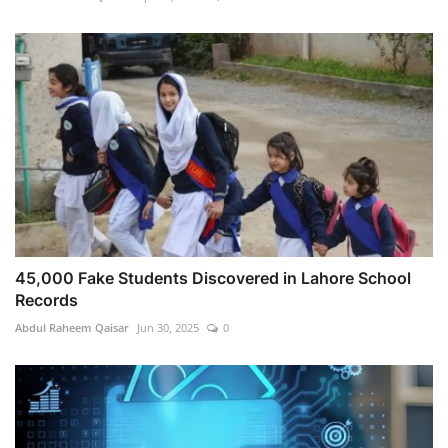
45,000 Fake Students Discovered in Lahore School
Records
Abdul Raheem Qaisar
Jun 30, 2025
0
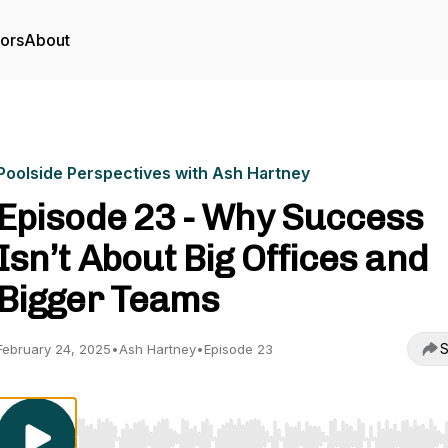
tors
About
Poolside Perspectives with Ash Hartney
Episode 23 - Why Success
Isn’t About Big Offices and
Bigger Teams
S
February 24, 2025
•
Ash Hartney
•
Episode 23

■ **DIRECTIONS**
Omit the pictures and reproduce the listing exactly.

■ **WRITTEN RESPONSE**
45,000 Fake Students Discovered in Lahore School
Records
Abdul Raheem Qaisar
Jun 30, 2025
0
tors
About
Poolside Perspectives with Ash Hartney
Episode 23 - Why Success
Isn’t About Big Offices and
Bigger Teams
S
February 24, 2025
•
Ash Hartney
•
Episode 23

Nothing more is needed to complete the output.